### EXERCISE MATERIAL:
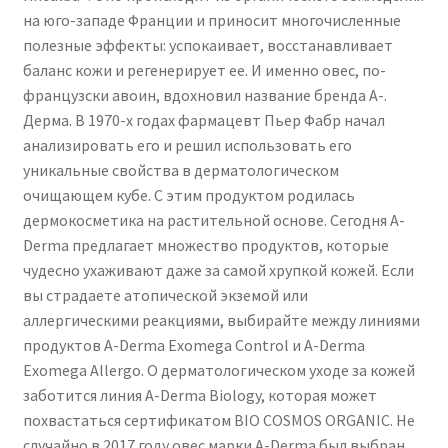
на юго-западе Франции и приносит многочисленные
полезные эффекты: успокаивает, восстанавливает
баланс кожи и регенерирует ее. И именно овес, по-
французски авоин, вдохновил название бренда A-.
Дерма. В 1970-х годах фармацевт Пьер Фабр начал
анализировать его и решил использовать его
уникальные свойства в дерматологическом
очищающем кубе. С этим продуктом родилась
дермокосметика на растительной основе. Сегодня A-
Derma предлагает множество продуктов, которые
чудесно ухаживают даже за самой хрупкой кожей. Если
вы страдаете атопической экземой или
аллергическими реакциями, выбирайте между линиями
продуктов A-Derma Exomega Control и A-Derma
Exomega Allergo. О дерматологическом уходе за кожей
заботится линия A-Derma Biology, которая может
похвастаться сертификатом BIO COSMOS ORGANIC. Не
случайно в 2017 году овес марки A-Derma был выбран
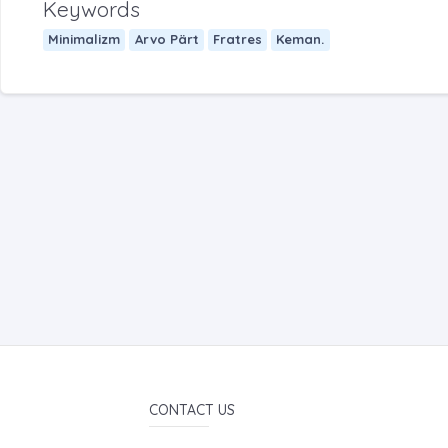
Keywords
Minimalizm
Arvo Pärt
Fratres
Keman.
CONTACT US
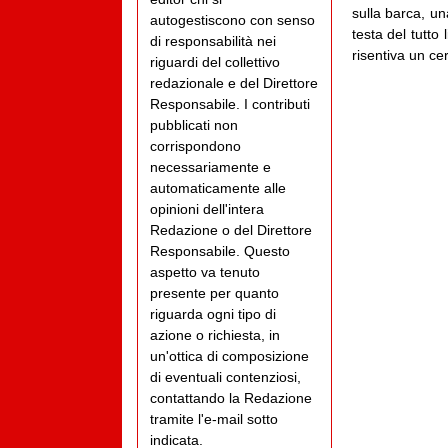
sulla barca, un
autogestiscono con senso
testa del tutto
di responsabilità nei
risentiva un ce
riguardi del collettivo
redazionale e del Direttore
Responsabile. I contributi
pubblicati non
corrispondono
necessariamente e
automaticamente alle
opinioni dell'intera
Redazione o del Direttore
Responsabile. Questo
aspetto va tenuto
presente per quanto
riguarda ogni tipo di
azione o richiesta, in
un'ottica di composizione
di eventuali contenziosi,
contattando la Redazione
tramite l'e-mail sotto
indicata.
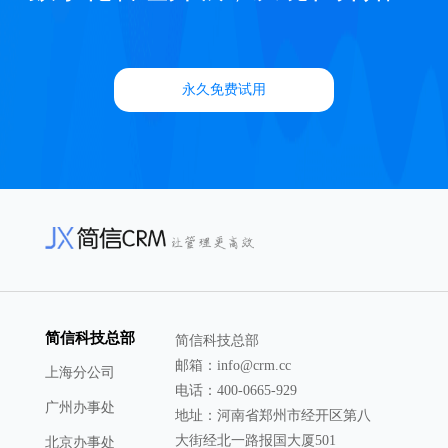
永久免费试用
简信科技总部
简信科技总部
邮箱：info@crm.cc
上海分公司
电话：400-0665-929
广州办事处
地址：河南省郑州市经开区第八
大街经北一路报国大厦501
北京办事处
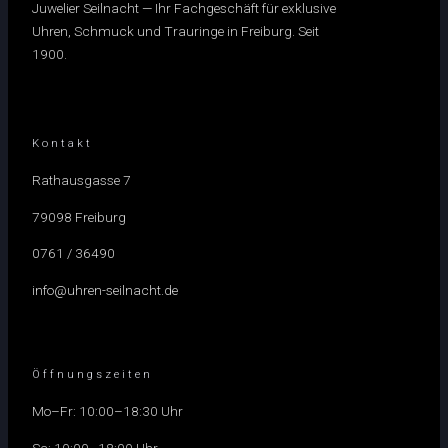
Juwelier Seilnacht — Ihr Fachgeschäft für exklusive
Uhren, Schmuck und Trauringe in Freiburg. Seit
1900.
Kontakt
Rathausgasse 7
79098 Freiburg
0761 / 36490
info@uhren-seilnacht.de
Öffnungszeiten
Mo–Fr: 10:00–18:30 Uhr
Sa: 10:00–18:00 Uhr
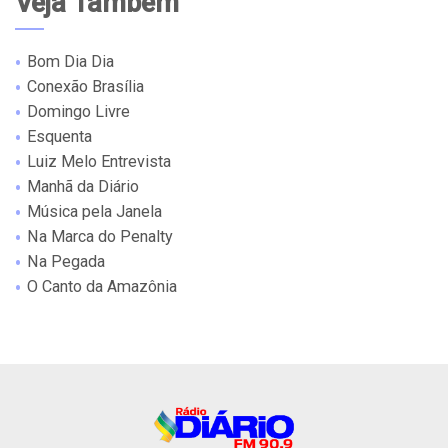
Veja Também
Bom Dia Dia
Conexão Brasília
Domingo Livre
Esquenta
Luiz Melo Entrevista
Manhã da Diário
Música pela Janela
Na Marca do Penalty
Na Pegada
O Canto da Amazônia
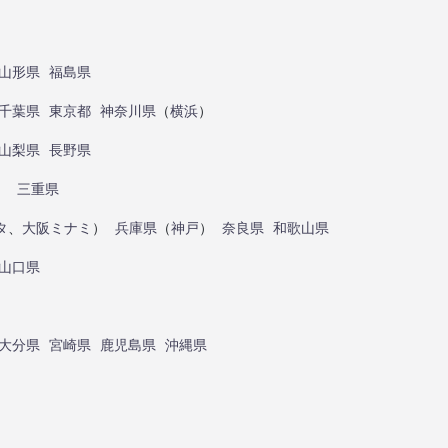
山形県
福島県
千葉県
東京都
神奈川県
（
横浜
）
山梨県
長野県
）
三重県
タ
、
大阪ミナミ
）
兵庫県
（
神戸
）
奈良県
和歌山県
山口県
大分県
宮崎県
鹿児島県
沖縄県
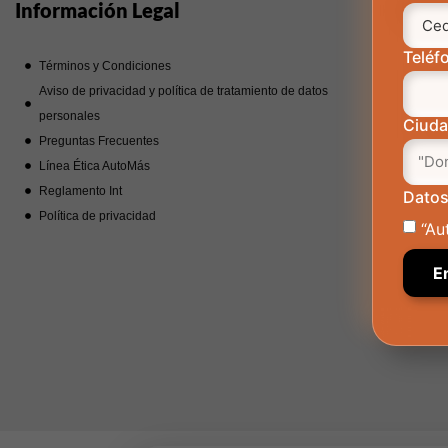
Información Legal
Noso
Teléf
Términos y Condiciones
Nue
Aviso de privacidad y política de tratamiento de datos
Trab
personales
Corp
Ciud
Preguntas Frecuentes
Man
Línea Ética AutoMás
Reglamento Int
Datos
Política de privacidad
“Au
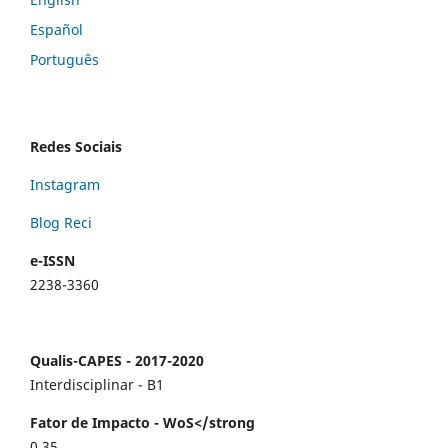
Español
Português
Redes Sociais
Instagram
Blog Reci
e-ISSN
2238-3360
Qualis-CAPES - 2017-2020
Interdisciplinar - B1
Fator de Impacto - WoS</strong
0,35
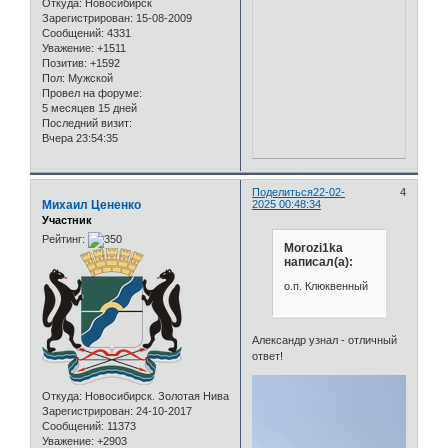
Откуда:
Новосибирск
Зарегистрирован
: 15-08-2009
Сообщений:
4331
Уважение:
+1511
Позитив:
+1592
Пол:
Мужской
Провел на форуме:
5 месяцев 15 дней
Последний визит:
Вчера 23:54:35
Поделиться
22-02-
4
Михаил Цененко
2025 00:48:34
Участник
Рейтинг:
Morozi1ka
написал(а):
о.п. Клюквенный
Александр узнал - отличный
ответ!
Откуда:
Новосибирск. Золотая Нива
Зарегистрирован
: 24-10-2017
Сообщений:
11373
Уважение:
+2903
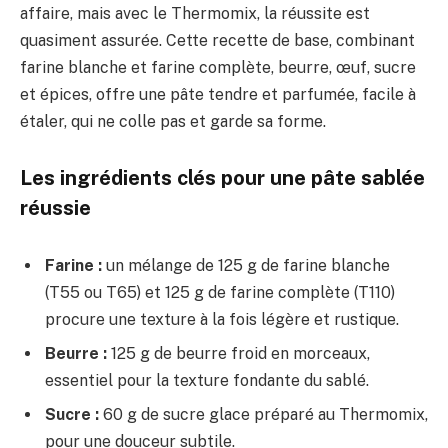
affaire, mais avec le Thermomix, la réussite est
quasiment assurée. Cette recette de base, combinant
farine blanche et farine complète, beurre, œuf, sucre
et épices, offre une pâte tendre et parfumée, facile à
étaler, qui ne colle pas et garde sa forme.
Les ingrédients clés pour une pâte sablée
réussie
Farine :
un mélange de 125 g de farine blanche
(T55 ou T65) et 125 g de farine complète (T110)
procure une texture à la fois légère et rustique.
Beurre :
125 g de beurre froid en morceaux,
essentiel pour la texture fondante du sablé.
Sucre :
60 g de sucre glace préparé au Thermomix,
pour une douceur subtile.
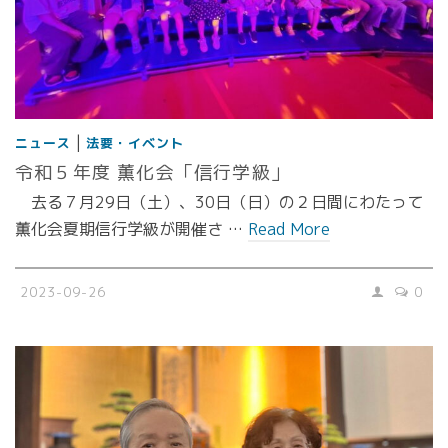
|
ニュース
法要・イベント
令和５年度 薫化会「信行学級」
去る７月29日（土）、30日（日）の２日間にわたって
薫化会夏期信行学級が開催さ …
Read More
2023-09-26
0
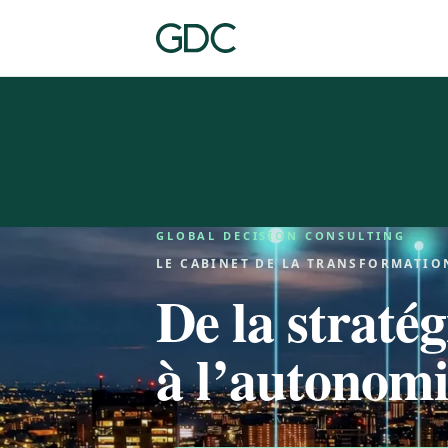
GLOBAL DECISION CONSULTING
LE CABINET DE LA TRANSFORMATIO
De la stratég
à l’autonomi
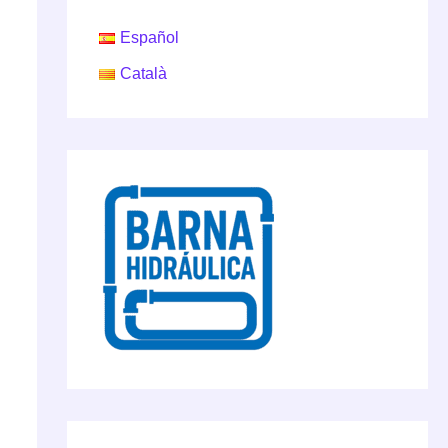
Español
Català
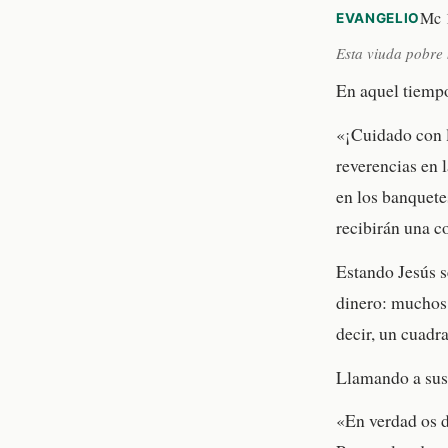
Mc 
EVANGELIO
Esta viuda pobre
En aquel tiempo,
«¡Cuidado con l
reverencias en 
en los banquete
recibirán una c
Estando Jesús s
dinero: muchos 
decir, un cuadra
Llamando a sus 
«En verdad os d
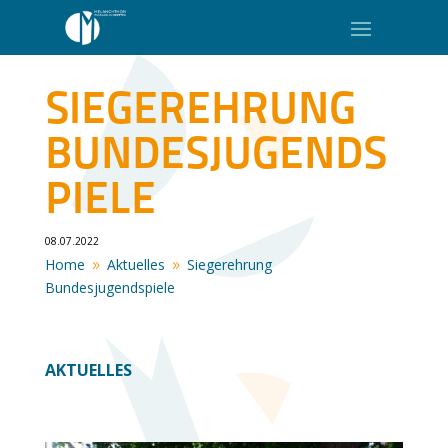
SIEGEREHRUNG
BUNDESJUGENDS
PIELE
08.07.2022
Home
Aktuelles
Siegerehrung
9
9
Bundesjugendspiele
AKTUELLES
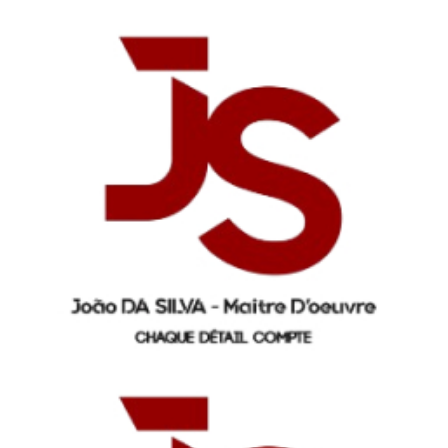
Panneau de gestion des cookies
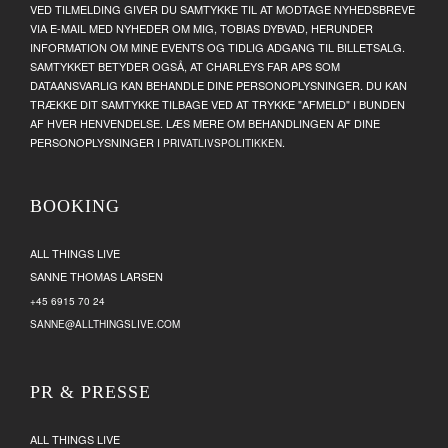
VED TILMELDING GIVER DU SAMTYKKE TIL AT MODTAGE NYHEDSBREVE
VIA E-MAIL MED NYHEDER OM MIG, TOBIAS DYBVAD, HERUNDER
INFORMATION OM MINE EVENTS OG TIDLIG ADGANG TIL BILLETSALG.
SAMTYKKET BETYDER OGSÅ, AT CHARLEYS FAR APS SOM
DATAANSVARLIG KAN BEHANDLE DINE PERSONOPLYSNINGER. DU KAN
TRÆKKE DIT SAMTYKKE TILBAGE VED AT TRYKKE "AFMELD" I BUNDEN
AF HVER HENVENDELSE. LÆS MERE OM BEHANDLINGEN AF DINE
PERSONOPLYSNINGER I
.
PRIVATLIVSPOLITIKKEN
BOOKING
ALL THINGS LIVE
SANNE THOMAS LARSEN
+45 6915 70 24
SANNE@ALLTHINGSLIVE.COM
PR & PRESSE
ALL THINGS LIVE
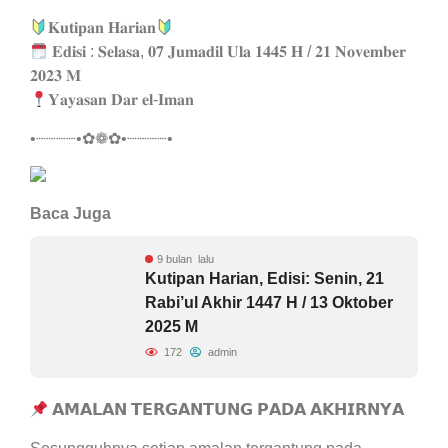
𝐊𝐮𝐭𝐢𝐩𝐚𝐧 𝐇𝐚𝐫𝐢𝐚𝐧
𝐄𝐝𝐢𝐬𝐢 : 𝐒𝐞𝐥𝐚𝐬𝐚, 𝟎𝟕 𝐉𝐮𝐦𝐚𝐝𝐢𝐥 𝐔𝐥𝐚 𝟏𝟒𝟒𝟓 𝐇 / 𝟐𝟏 𝐍𝐨𝐯𝐞𝐦𝐛𝐞𝐫
𝟐𝟎𝟐𝟑 𝐌
𝐘𝐚𝐲𝐚𝐬𝐚𝐧 𝐃𝐚𝐫 𝐞𝐥-𝐈𝐦𝐚𝐧
•┈┈┈┈•✿❁✿•┈┈┈┈•
Baca Juga
9 bulan lalu
Kutipan Harian, Edisi: Senin, 21
Rabi’ul Akhir 1447 H / 13 Oktober
2025 M
172
admin
𝗔𝗠𝗔𝗟𝗔𝗡 𝗧𝗘𝗥𝗚𝗔𝗡𝗧𝗨𝗡𝗚 𝗣𝗔𝗗𝗔 𝗔𝗞𝗛𝗜𝗥𝗡𝗬𝗔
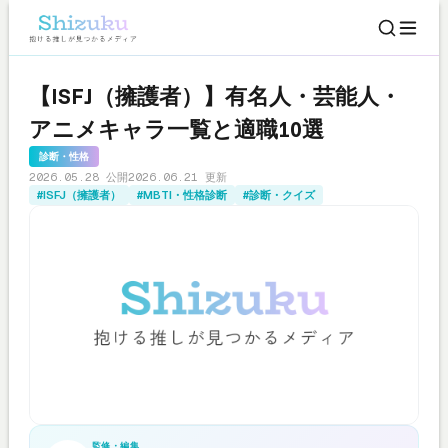
【ISFJ（擁護者）】有名人・芸能人・
アニメキャラ一覧と適職10選
診断・性格
2026.05.28 公開
2026.06.21 更新
#ISFJ（擁護者）
#MBTI・性格診断
#診断・クイズ
監修・編集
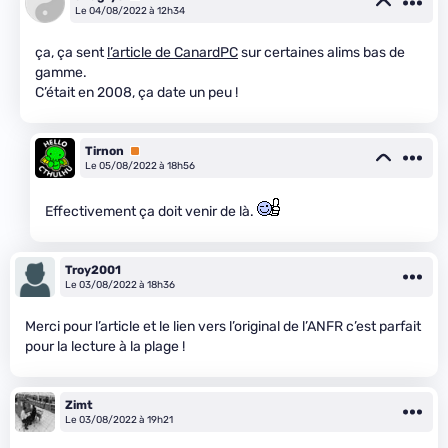
Le 04/08/2022 à 12h34
ça, ça sent
l’article de CanardPC
sur certaines alims bas de
gamme.
C’était en 2008, ça date un peu !
Tirnon
Premium
Le 05/08/2022 à 18h56
Effectivement ça doit venir de là.
Troy2001
Le 03/08/2022 à 18h36
Merci pour l’article et le lien vers l’original de l’ANFR c’est parfait
pour la lecture à la plage !
Zimt
Le 03/08/2022 à 19h21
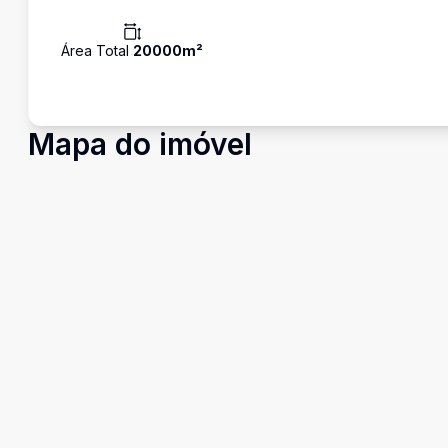
Área Total
20000
m²
Mapa do imóvel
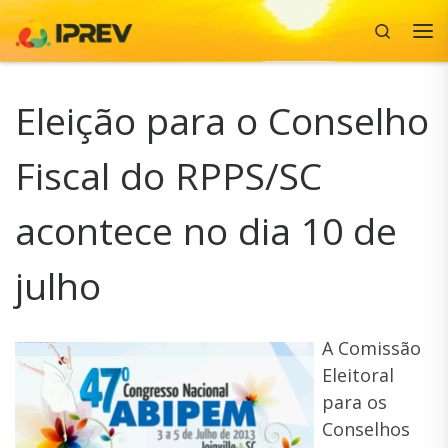
Search
Skip to content
Me
Eleição para o Conselho
Fiscal do RPPS/SC
acontece no dia 10 de
julho
A Comissão
Eleitoral
para os
Conselhos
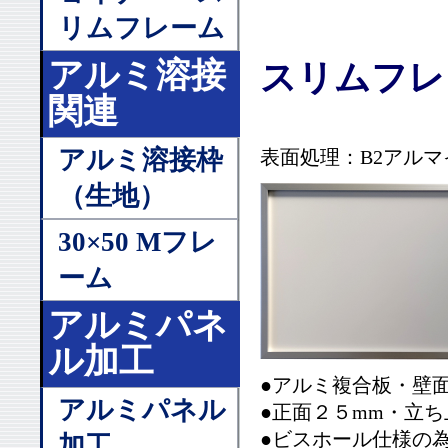
リムフレーム
アルミ溶接
スリムフレ
関連
アルミ溶接枠
表面処理：B2アルマイ
（生地）
30×50 Mフレ
ーム
アルミパネ
ル加工
●アルミ複合板・壁
アルミパネル
●正面２５mm・立ち
●ビスホール仕様の
加工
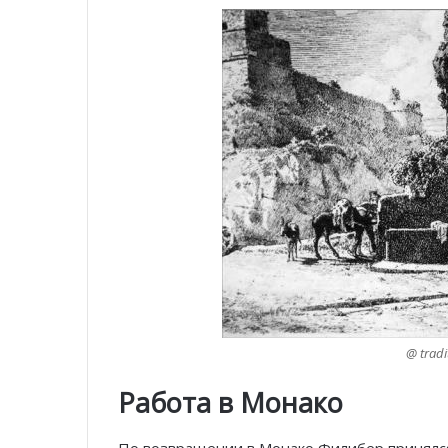
@ trad
Работа в Монако
По возвращении в Монако Филибер принялся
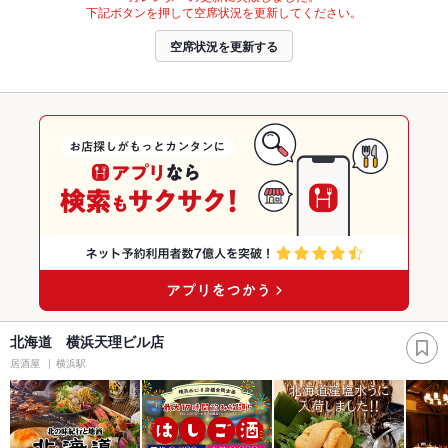
下記ボタンを押して空席状況を更新してください。
空席状況を更新する
北海道 横浜天理ビル店
居酒屋
横浜駅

### TASK TO COMPLETE:
Print the lines from the one holding "Le 05/08/2022 à 18h56" through the last line of the records, word for word, and omit the pictures.

### WRITTEN REPLY:
Le 05/08/2022 à 18h56
Effectivement ça doit venir de là.
Troy2001
Le 03/08/2022 à 18h36
Merci pour l’article et le lien vers l’original de l’ANFR c’est parfait
pour la lecture à la plage !
Zimt
Le 03/08/2022 à 19h21
Área Total
20000
m²
Mapa do imóvel
Search
Skip to content
Me
Eleição para o Conselho
Fiscal do RPPS/SC
acontece no dia 10 de
julho
A Comissão
Eleitoral
para os
Conselhos
リムフレーム
アルミ溶接
スリムフレ
関連
アルミ溶接枠
表面処理：B2アルマイ
（生地）
30×50 Mフレ
ーム
アルミパネ
ル加工
●アルミ複合板・壁
アルミパネル
●正面２５mm・立ち
●ビスホール仕様の
加工
@ trad
Работа в Монако
По возвращении в Монако Филибер принялся
下記ボタンを押して空席状況を更新してください。
空席状況を更新する
北海道 横浜天理ビル店
居酒屋
横浜駅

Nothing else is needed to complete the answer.